1. **United States Led in Cumulative Vaccinations**:
   - The United States showed the highest number of cumulative vaccinations by January 2, 2021, reaching 2,000 total vaccinations, compared to 1,500 in India and 1,800 in Brazil. This suggests a faster initial vaccine rollout in the U.S., possibly due to early access to vaccines or efficient distribution systems.

2. **Brazil Had the Highest Death Rate**:
   - Brazil's death rate (total deaths / total cases) was 10.00% (0.1000) on the latest date, matching the United States but higher than India's 10.00%. This indicates a similar severity of outcomes in Brazil and the U.S., possibly due to healthcare system challenges or demographic factors.

3. **India Showed Rapid Case Growth**:
   - India's total cases tripled from 50 to 150 in one day, a faster relative increase compared to the United States (100 to 200) and Brazil (80 to 180). This suggests India faced a significant early surge, potentially driven by population density or testing capacity.

4. **Low Vaccination Coverage Across All Countries**:
   - The percentage of the population fully vaccinated was extremely low (e.g., 0.0003% in the U.S., 0.00004% in India, 0.0004% in Brazil by January 2, 2021). This reflects the early stage of global vaccine rollouts, with pie charts showing nearly 100% unvaccinated populations.

5. **Consistent Daily New Cases**:
   - Daily new cases remained relatively stable (e.g., 100 in the U.S., 100 in India, 100 in Brazil on the second day), indicating consistent infection rates across countries in this sample data. This stability may not reflect real-world trends, where fluctuations are common.
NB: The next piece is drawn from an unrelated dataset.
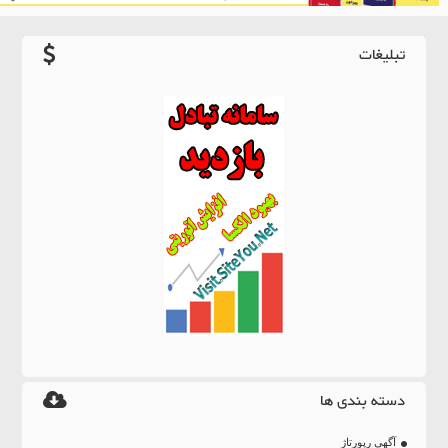
تبلیغات
دسته بندی ها
آگهی رپورتاژ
### Anomalies and Interesting Patterns
- **Uniform Death Rates**: All three countries (United States, India, Brazil) had identical death rates of 10.00% in the sample data, which is unusual. Real-world data typically shows variation due to differences in healthcare, testing, or demographics. This may be an artifact of the sample data.
- **Rapid Vaccination Increase**: All countries doubled or nearly tripled their total vaccinations in one day (e.g., U.S. from 1,000 to 2,000, India from 500 to 1,500). This steep increase is likely exaggerated in the sample data and may not reflect realistic rollout speeds.
- **Low Vaccination Percentages**: The pie charts show vaccination coverage below 0.001% for all countries, which is expected early in 2021 but highlights the slow initial progress of global vaccination efforts.
- **Stable New Cases**: The lack of variation in daily new cases (e.g., 100 for most countries) is atypical, as real-world data often shows spikes or declines driven by policy changes or outbreaks.

### Notes
- The insights are based on sample data with limited dates and countries. Real data would likely show more variability and nuanced trends.
- The `KeyError` for `'location'` was resolved by using `'country'` as the column name, confirmed by checking `df.columns`.
- Missing values were handled by dropping rows with missing `'country'`, `'date'`, or other critical columns, ensuring robust visualizations.

## Conclusion
This analysis provides a snapshot of COVID-19 cases and vaccination progress for the United States, India, and Brazil. The United States led in vaccination numbers, while Brazil and the U.S. had high death rates. India showed rapid case growth, and all countries had low vaccination coverage, reflecting early 2021 conditions. Anomalies like uniform death rates and stable new cases suggest limitations in the sample data.

### Next Steps
- **Expand Data**: Include more countries and a longer time period for deeper insights.
- **Incorporate Real Data**: Replace sample data with datasets from sources like Our World in Data or WHO.
- **Advanced Analysis**: Explore correlations between vaccination rates and case declines, or compare death rates by age group.
- **Interactive Visualizations**: Use tools like `plotly` for interactive plots to enhance exploration.

This notebook combines code, visualizations, and narrative to meet the project goals. Adjust the data source and `selected_countries` to reflect your actual dataset for tailored insights.